Поскольку речь зашла о структуре повествования, следует сказать, что оно начинается с конца, знакомя нас с героем в апогее его внешнего успеха и внутреннего равновесия. Эмблемой той «десятки», в которую попал герой, призвана служить напоминающая телерекламу мизансцена около собственного бассейна у подножия правильных конусообразных гор, в провале которых треугольно голубеет море. Жена ставит перед героем чашечку капучино, но в момент, когда она присыпает пенящееся молоко шоколадом, набежавший бриз относит коричневое облачко на его белоснежный купальный халат.

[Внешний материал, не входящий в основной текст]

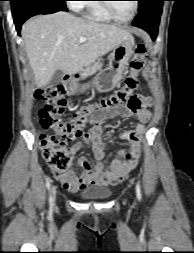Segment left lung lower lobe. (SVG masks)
<instances>
[{
    "mask_svg": "<svg viewBox=\"0 0 194 253\" xmlns=\"http://www.w3.org/2000/svg\"><path fill=\"white\" fill-rule=\"evenodd\" d=\"M163 1L149 0L139 7V12L133 21V25L146 30L154 40L157 36Z\"/></svg>",
    "mask_w": 194,
    "mask_h": 253,
    "instance_id": "left-lung-lower-lobe-1",
    "label": "left lung lower lobe"
}]
</instances>
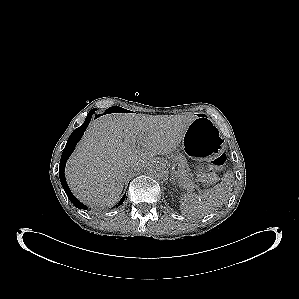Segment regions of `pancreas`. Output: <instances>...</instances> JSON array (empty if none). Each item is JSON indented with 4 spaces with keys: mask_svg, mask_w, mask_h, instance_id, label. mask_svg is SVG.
Instances as JSON below:
<instances>
[{
    "mask_svg": "<svg viewBox=\"0 0 299 299\" xmlns=\"http://www.w3.org/2000/svg\"><path fill=\"white\" fill-rule=\"evenodd\" d=\"M177 162H178V177L179 179L185 184L190 186L191 185V173H190V169L188 167L186 158L182 155L178 156L177 158Z\"/></svg>",
    "mask_w": 299,
    "mask_h": 299,
    "instance_id": "pancreas-1",
    "label": "pancreas"
}]
</instances>
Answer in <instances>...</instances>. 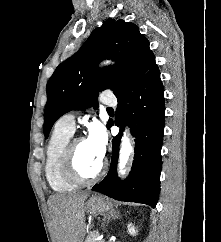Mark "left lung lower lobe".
I'll list each match as a JSON object with an SVG mask.
<instances>
[{"label":"left lung lower lobe","mask_w":221,"mask_h":242,"mask_svg":"<svg viewBox=\"0 0 221 242\" xmlns=\"http://www.w3.org/2000/svg\"><path fill=\"white\" fill-rule=\"evenodd\" d=\"M115 124H128L135 137V155L128 178L119 181L116 173L122 130L112 141L113 157L108 175L92 190L120 201L156 206L160 192L161 147L164 131V89L157 65L116 94ZM113 123H109L111 127Z\"/></svg>","instance_id":"obj_1"}]
</instances>
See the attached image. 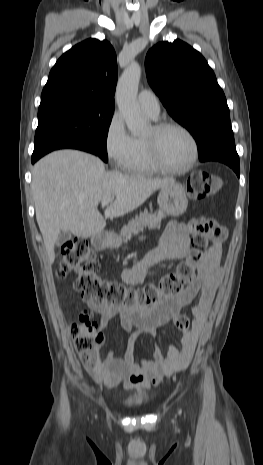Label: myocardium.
Returning <instances> with one entry per match:
<instances>
[{"mask_svg": "<svg viewBox=\"0 0 263 465\" xmlns=\"http://www.w3.org/2000/svg\"><path fill=\"white\" fill-rule=\"evenodd\" d=\"M178 129L185 133L190 139L193 146V154L190 161L182 167L170 166L163 161L159 151L158 138L167 129ZM143 141L147 150L148 157L151 163L160 171L169 173H185L190 171L196 164L199 158V143L195 135L181 123L175 121H161L157 122L151 127V133L143 137Z\"/></svg>", "mask_w": 263, "mask_h": 465, "instance_id": "myocardium-1", "label": "myocardium"}]
</instances>
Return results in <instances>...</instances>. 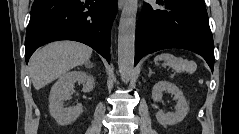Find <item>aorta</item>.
Masks as SVG:
<instances>
[{
    "label": "aorta",
    "instance_id": "aorta-1",
    "mask_svg": "<svg viewBox=\"0 0 239 134\" xmlns=\"http://www.w3.org/2000/svg\"><path fill=\"white\" fill-rule=\"evenodd\" d=\"M137 9L138 0H125L118 26V68L126 83L134 69Z\"/></svg>",
    "mask_w": 239,
    "mask_h": 134
}]
</instances>
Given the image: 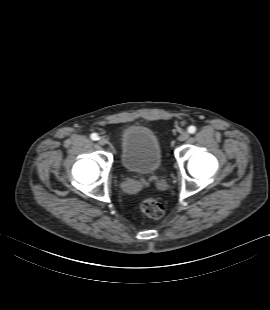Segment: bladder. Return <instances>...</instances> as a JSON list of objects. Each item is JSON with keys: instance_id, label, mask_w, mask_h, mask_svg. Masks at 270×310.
I'll list each match as a JSON object with an SVG mask.
<instances>
[{"instance_id": "obj_1", "label": "bladder", "mask_w": 270, "mask_h": 310, "mask_svg": "<svg viewBox=\"0 0 270 310\" xmlns=\"http://www.w3.org/2000/svg\"><path fill=\"white\" fill-rule=\"evenodd\" d=\"M120 161L131 172L153 174L163 163L162 150L157 135L148 127L130 125L120 136Z\"/></svg>"}]
</instances>
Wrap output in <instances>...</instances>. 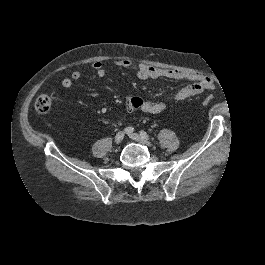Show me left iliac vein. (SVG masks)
<instances>
[{
  "instance_id": "4c4485c4",
  "label": "left iliac vein",
  "mask_w": 265,
  "mask_h": 265,
  "mask_svg": "<svg viewBox=\"0 0 265 265\" xmlns=\"http://www.w3.org/2000/svg\"><path fill=\"white\" fill-rule=\"evenodd\" d=\"M129 137L134 140V141H137V142H140L142 144H145V145H151V141L149 139V137H142L140 136L139 134L137 133H132V134H129Z\"/></svg>"
}]
</instances>
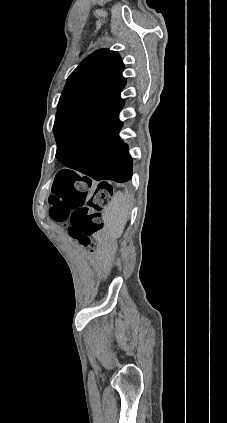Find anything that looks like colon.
<instances>
[{
  "instance_id": "obj_1",
  "label": "colon",
  "mask_w": 227,
  "mask_h": 423,
  "mask_svg": "<svg viewBox=\"0 0 227 423\" xmlns=\"http://www.w3.org/2000/svg\"><path fill=\"white\" fill-rule=\"evenodd\" d=\"M91 189L90 180L64 171L56 176L50 196L52 219L69 221V234L86 246L102 228L101 211L112 195L111 186L105 182L98 183L89 194Z\"/></svg>"
}]
</instances>
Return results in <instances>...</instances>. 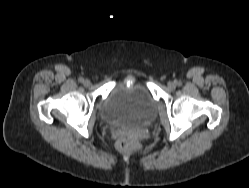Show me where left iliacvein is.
<instances>
[{"instance_id":"obj_1","label":"left iliac vein","mask_w":249,"mask_h":188,"mask_svg":"<svg viewBox=\"0 0 249 188\" xmlns=\"http://www.w3.org/2000/svg\"><path fill=\"white\" fill-rule=\"evenodd\" d=\"M168 88L173 90L175 88V84L173 82L168 83Z\"/></svg>"}]
</instances>
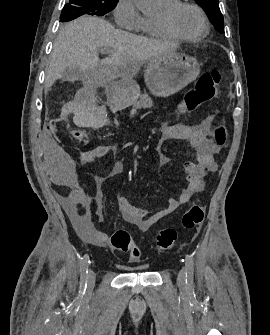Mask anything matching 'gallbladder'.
<instances>
[{"label":"gallbladder","mask_w":270,"mask_h":335,"mask_svg":"<svg viewBox=\"0 0 270 335\" xmlns=\"http://www.w3.org/2000/svg\"><path fill=\"white\" fill-rule=\"evenodd\" d=\"M86 76V72H82V70L76 68V66L66 68L65 70V80H69V82H77V80H82V78H86Z\"/></svg>","instance_id":"bac80fb5"}]
</instances>
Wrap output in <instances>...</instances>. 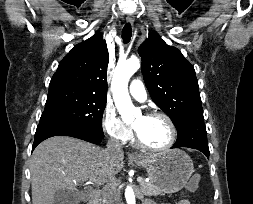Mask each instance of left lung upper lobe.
Returning a JSON list of instances; mask_svg holds the SVG:
<instances>
[{
    "label": "left lung upper lobe",
    "instance_id": "obj_1",
    "mask_svg": "<svg viewBox=\"0 0 253 204\" xmlns=\"http://www.w3.org/2000/svg\"><path fill=\"white\" fill-rule=\"evenodd\" d=\"M138 53L150 96L177 130L192 115L203 113L194 67L177 48L167 45L158 34H151Z\"/></svg>",
    "mask_w": 253,
    "mask_h": 204
}]
</instances>
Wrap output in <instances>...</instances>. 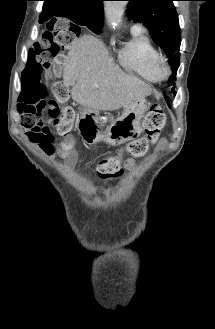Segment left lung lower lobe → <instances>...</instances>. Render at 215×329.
Instances as JSON below:
<instances>
[{"label":"left lung lower lobe","mask_w":215,"mask_h":329,"mask_svg":"<svg viewBox=\"0 0 215 329\" xmlns=\"http://www.w3.org/2000/svg\"><path fill=\"white\" fill-rule=\"evenodd\" d=\"M165 99H166L167 104L169 105V102H170L169 98L167 96H165Z\"/></svg>","instance_id":"0a47b994"}]
</instances>
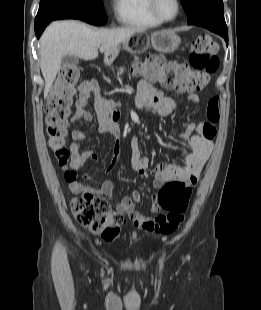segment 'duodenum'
Returning a JSON list of instances; mask_svg holds the SVG:
<instances>
[{"instance_id": "1", "label": "duodenum", "mask_w": 261, "mask_h": 310, "mask_svg": "<svg viewBox=\"0 0 261 310\" xmlns=\"http://www.w3.org/2000/svg\"><path fill=\"white\" fill-rule=\"evenodd\" d=\"M119 119V112L113 111L109 117V122H116Z\"/></svg>"}]
</instances>
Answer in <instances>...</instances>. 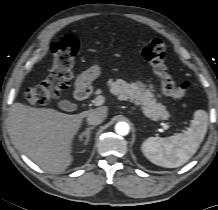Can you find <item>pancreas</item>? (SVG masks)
<instances>
[{"label": "pancreas", "instance_id": "cf45deb5", "mask_svg": "<svg viewBox=\"0 0 218 210\" xmlns=\"http://www.w3.org/2000/svg\"><path fill=\"white\" fill-rule=\"evenodd\" d=\"M110 92L119 100H129L136 105H140L145 116L152 120H167L169 112L166 107L158 103L154 98L151 89L140 82L127 83L122 79L108 81Z\"/></svg>", "mask_w": 218, "mask_h": 210}]
</instances>
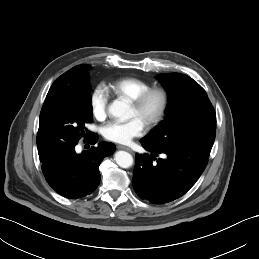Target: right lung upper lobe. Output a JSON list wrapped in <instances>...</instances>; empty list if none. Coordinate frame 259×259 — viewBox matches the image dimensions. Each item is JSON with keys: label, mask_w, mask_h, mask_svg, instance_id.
Instances as JSON below:
<instances>
[{"label": "right lung upper lobe", "mask_w": 259, "mask_h": 259, "mask_svg": "<svg viewBox=\"0 0 259 259\" xmlns=\"http://www.w3.org/2000/svg\"><path fill=\"white\" fill-rule=\"evenodd\" d=\"M88 67L90 66H76L57 78L49 89L43 107L62 99L77 98L86 94L87 88L82 76Z\"/></svg>", "instance_id": "obj_1"}]
</instances>
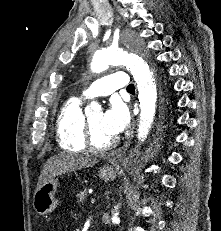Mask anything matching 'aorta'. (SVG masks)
<instances>
[{
	"mask_svg": "<svg viewBox=\"0 0 221 231\" xmlns=\"http://www.w3.org/2000/svg\"><path fill=\"white\" fill-rule=\"evenodd\" d=\"M110 65H122L130 70L138 88V99L140 106V118L137 138L143 142L151 129L155 117L157 100L156 84L153 73L148 64L138 55L122 48H105L94 52L91 69L95 73L102 72ZM91 107H98L92 103ZM117 207H115V210ZM118 221V213L112 215V223Z\"/></svg>",
	"mask_w": 221,
	"mask_h": 231,
	"instance_id": "762f6f07",
	"label": "aorta"
}]
</instances>
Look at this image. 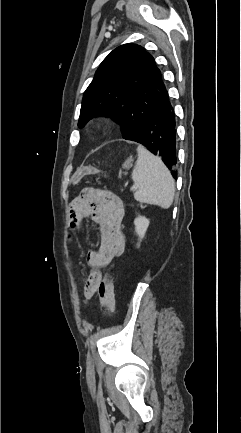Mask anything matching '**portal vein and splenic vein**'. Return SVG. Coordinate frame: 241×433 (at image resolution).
<instances>
[{"mask_svg":"<svg viewBox=\"0 0 241 433\" xmlns=\"http://www.w3.org/2000/svg\"><path fill=\"white\" fill-rule=\"evenodd\" d=\"M138 187L137 186H133V189L136 190Z\"/></svg>","mask_w":241,"mask_h":433,"instance_id":"18ae733b","label":"portal vein and splenic vein"}]
</instances>
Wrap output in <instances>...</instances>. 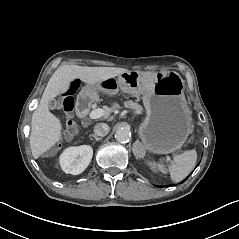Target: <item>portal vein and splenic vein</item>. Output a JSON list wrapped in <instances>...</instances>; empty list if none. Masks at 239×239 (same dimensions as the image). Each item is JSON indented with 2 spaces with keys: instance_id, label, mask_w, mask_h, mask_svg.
<instances>
[{
  "instance_id": "obj_1",
  "label": "portal vein and splenic vein",
  "mask_w": 239,
  "mask_h": 239,
  "mask_svg": "<svg viewBox=\"0 0 239 239\" xmlns=\"http://www.w3.org/2000/svg\"><path fill=\"white\" fill-rule=\"evenodd\" d=\"M104 114H105V111L101 108H98V109H95V110L91 111L90 114H89V117L91 119H97V118H101L102 116H104ZM166 159H167V161H170V162L172 161L170 159L169 155H166Z\"/></svg>"
}]
</instances>
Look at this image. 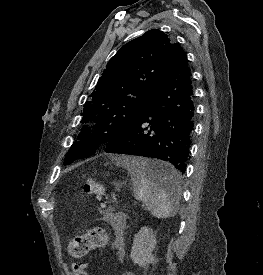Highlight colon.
I'll list each match as a JSON object with an SVG mask.
<instances>
[{"label":"colon","mask_w":263,"mask_h":275,"mask_svg":"<svg viewBox=\"0 0 263 275\" xmlns=\"http://www.w3.org/2000/svg\"><path fill=\"white\" fill-rule=\"evenodd\" d=\"M84 193L88 196H93L99 201L105 198L104 184L95 178H89L84 184ZM107 241V232L101 227H96L88 231L84 235L74 237L68 245V252L72 257L82 258L92 248L103 246ZM88 265L85 262H76L73 264V275H88ZM124 275H135L128 272Z\"/></svg>","instance_id":"5ec220e1"}]
</instances>
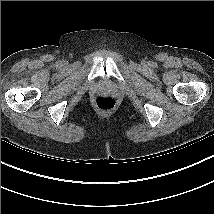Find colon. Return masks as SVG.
<instances>
[{
  "label": "colon",
  "instance_id": "5ec220e1",
  "mask_svg": "<svg viewBox=\"0 0 214 214\" xmlns=\"http://www.w3.org/2000/svg\"><path fill=\"white\" fill-rule=\"evenodd\" d=\"M95 104L99 110L107 112L116 106V101L110 96H99L96 98Z\"/></svg>",
  "mask_w": 214,
  "mask_h": 214
}]
</instances>
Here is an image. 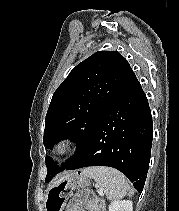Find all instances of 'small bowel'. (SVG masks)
Listing matches in <instances>:
<instances>
[{
	"mask_svg": "<svg viewBox=\"0 0 179 211\" xmlns=\"http://www.w3.org/2000/svg\"><path fill=\"white\" fill-rule=\"evenodd\" d=\"M90 201L92 203L90 211H103L102 203L96 199L93 193L88 189L77 192L73 199L68 203L65 211H86L83 204Z\"/></svg>",
	"mask_w": 179,
	"mask_h": 211,
	"instance_id": "1",
	"label": "small bowel"
}]
</instances>
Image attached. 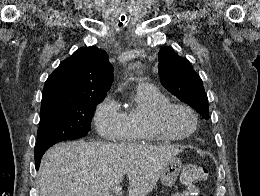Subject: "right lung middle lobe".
<instances>
[{"instance_id":"dd1d6c3e","label":"right lung middle lobe","mask_w":260,"mask_h":196,"mask_svg":"<svg viewBox=\"0 0 260 196\" xmlns=\"http://www.w3.org/2000/svg\"><path fill=\"white\" fill-rule=\"evenodd\" d=\"M103 97H88L41 106L40 125L35 150L55 143L85 137L91 119Z\"/></svg>"}]
</instances>
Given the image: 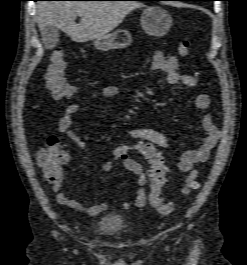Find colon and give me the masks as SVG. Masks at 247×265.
<instances>
[{
    "instance_id": "1",
    "label": "colon",
    "mask_w": 247,
    "mask_h": 265,
    "mask_svg": "<svg viewBox=\"0 0 247 265\" xmlns=\"http://www.w3.org/2000/svg\"><path fill=\"white\" fill-rule=\"evenodd\" d=\"M178 53L182 57L189 55L191 41L186 38L178 43ZM65 59L64 52L60 48L53 50L50 58V65L46 73V86L52 96L58 100H68L76 97L78 89L69 84L64 77ZM130 147L127 145L116 146L112 151L115 159H126ZM134 150L144 159L149 166V201L151 205L162 215H169L175 208V201L164 203L161 198V190L166 183V175L169 171L162 155L155 146L150 143H137ZM44 166L49 169H56L63 165V156L58 152H50L42 149L37 154ZM197 171H192L186 177L183 187L180 189V196H187L199 187Z\"/></svg>"
}]
</instances>
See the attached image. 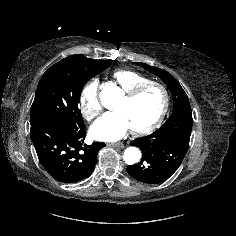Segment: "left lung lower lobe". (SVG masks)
Segmentation results:
<instances>
[{
    "label": "left lung lower lobe",
    "mask_w": 236,
    "mask_h": 236,
    "mask_svg": "<svg viewBox=\"0 0 236 236\" xmlns=\"http://www.w3.org/2000/svg\"><path fill=\"white\" fill-rule=\"evenodd\" d=\"M191 108H179L157 131L131 142L142 151L141 161L128 165L127 172L140 182L162 183L181 165L192 131Z\"/></svg>",
    "instance_id": "0a47b994"
}]
</instances>
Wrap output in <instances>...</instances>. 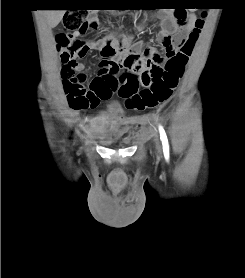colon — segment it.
<instances>
[{
	"label": "colon",
	"instance_id": "1",
	"mask_svg": "<svg viewBox=\"0 0 245 278\" xmlns=\"http://www.w3.org/2000/svg\"><path fill=\"white\" fill-rule=\"evenodd\" d=\"M198 7H194L195 9ZM84 9L68 12L63 19V32L58 37V48L61 50L63 63L62 75L65 81L66 102L72 111H83L98 105L100 95L96 92L93 81L88 82L84 74L75 73L72 67L77 58L88 51V46L83 41L71 39L74 32L96 30L98 21L95 18L87 19ZM205 16V12L201 14ZM181 17V14H177ZM203 25V18L195 21V29L185 40L178 42L179 51L169 57L156 56L155 64L147 62L141 74H129L118 79L112 75L108 78L112 93H116L125 100L128 109L144 111L153 109L167 103L182 79L185 66L191 54V49ZM162 64V66L160 65ZM139 81L145 87L139 90Z\"/></svg>",
	"mask_w": 245,
	"mask_h": 278
}]
</instances>
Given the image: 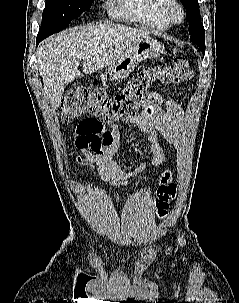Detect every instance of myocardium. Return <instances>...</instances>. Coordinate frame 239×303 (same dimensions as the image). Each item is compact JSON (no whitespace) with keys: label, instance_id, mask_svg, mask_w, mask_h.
<instances>
[{"label":"myocardium","instance_id":"myocardium-1","mask_svg":"<svg viewBox=\"0 0 239 303\" xmlns=\"http://www.w3.org/2000/svg\"><path fill=\"white\" fill-rule=\"evenodd\" d=\"M160 12L169 24H179L185 18V10L178 0H164Z\"/></svg>","mask_w":239,"mask_h":303}]
</instances>
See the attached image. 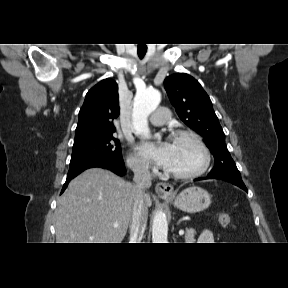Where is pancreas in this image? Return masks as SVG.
<instances>
[{"label": "pancreas", "instance_id": "obj_1", "mask_svg": "<svg viewBox=\"0 0 288 288\" xmlns=\"http://www.w3.org/2000/svg\"><path fill=\"white\" fill-rule=\"evenodd\" d=\"M195 234H196V232H195V230L194 229H186V233H185V242L186 243H194V241H195Z\"/></svg>", "mask_w": 288, "mask_h": 288}]
</instances>
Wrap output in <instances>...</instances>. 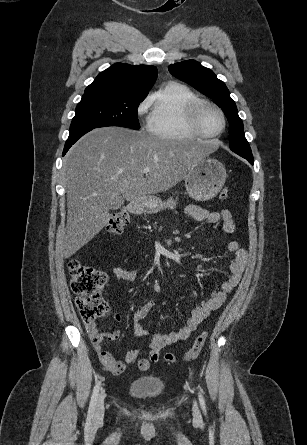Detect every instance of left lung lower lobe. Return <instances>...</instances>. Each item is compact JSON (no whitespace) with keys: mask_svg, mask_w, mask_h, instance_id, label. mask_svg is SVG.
Segmentation results:
<instances>
[{"mask_svg":"<svg viewBox=\"0 0 307 445\" xmlns=\"http://www.w3.org/2000/svg\"><path fill=\"white\" fill-rule=\"evenodd\" d=\"M238 155L242 156L243 158L247 159L252 165L253 163V156L248 154L239 153Z\"/></svg>","mask_w":307,"mask_h":445,"instance_id":"left-lung-lower-lobe-1","label":"left lung lower lobe"}]
</instances>
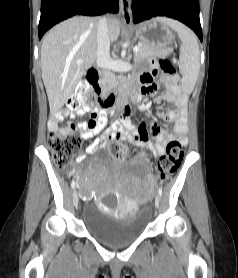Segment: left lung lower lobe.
<instances>
[{
	"instance_id": "left-lung-lower-lobe-1",
	"label": "left lung lower lobe",
	"mask_w": 238,
	"mask_h": 278,
	"mask_svg": "<svg viewBox=\"0 0 238 278\" xmlns=\"http://www.w3.org/2000/svg\"><path fill=\"white\" fill-rule=\"evenodd\" d=\"M132 13L134 23L156 16L174 18L194 30L202 41L199 0H133Z\"/></svg>"
}]
</instances>
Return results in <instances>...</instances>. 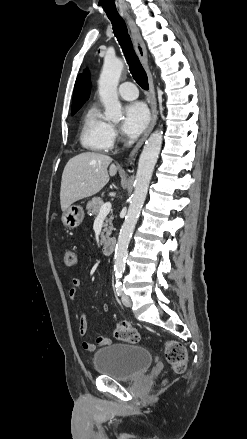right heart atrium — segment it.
<instances>
[{
    "label": "right heart atrium",
    "mask_w": 247,
    "mask_h": 439,
    "mask_svg": "<svg viewBox=\"0 0 247 439\" xmlns=\"http://www.w3.org/2000/svg\"><path fill=\"white\" fill-rule=\"evenodd\" d=\"M111 134H112L113 139L117 137V131L112 126H111Z\"/></svg>",
    "instance_id": "1"
}]
</instances>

Читатель, иронизирует рецензент, теряется в догадках, что же окажется предметом рекламы — сорт кофе? алмазы к годовщине свадьбы? стиральный порошок, смывающий пятно? — но тут крупным планом даются наушники на голове героя, слушающего передачу о знаменитом концертном зале где-то в Новой Англии. Время, и без того замершее в искусственном хронотопе рекламного ролика, полностью отключается, пока по воле автора, преследующего, как станет ясно позднее, далекоидущие нарративные цели, герою, а с ним и читателю, приходится подробно изучить устройство концертного зала с суггестивным мифологическим названием. Особенность Трой-холла состоит в том, что зал, построенный исключительно из дерева, как бы подвешен внутри просторно объемлющей его коробки здания, тоже деревянной и имеющей оптимальную акустическую форму. «Гениально! — думает герой. — Музыка, рождаемая ударом по струнам рояля, отразившись от деки, посылается раковиной оркестра в зал, начинающий, в свою очередь, реверберировать как одна большая дека в резонанс со всей архитектурной конструкцией, которая и обрушивается звуковой лавиной на барабанные перепонки, поджилки и подложечки слушателя, беззащитно вибрирующего в самом центре этого гигантского уха. Гениально!» — Во внезапном озарении он осмысляет все свое прошлое, готов, наконец, взяться за перо и переносится на многие годы назад, in medias res романа. «Мы привели это место почти полностью, — пишет рецензент, — потому, что им не только мотивируется основной композиционный flashback, но и задается один из лейтмотивов книги, ради чего автор и сопрягает (не без натуги) образы бассейна и концертного зала, не говоря о том, что процитированный пассаж представляет собой характерную коллекцию стилистических перлов автора». Подробное развитие тема бассейна получит, действительно, в самой середине романа, на границе между русской и западной частями, в начале же ей отведена лишь роль повествовательного мостика.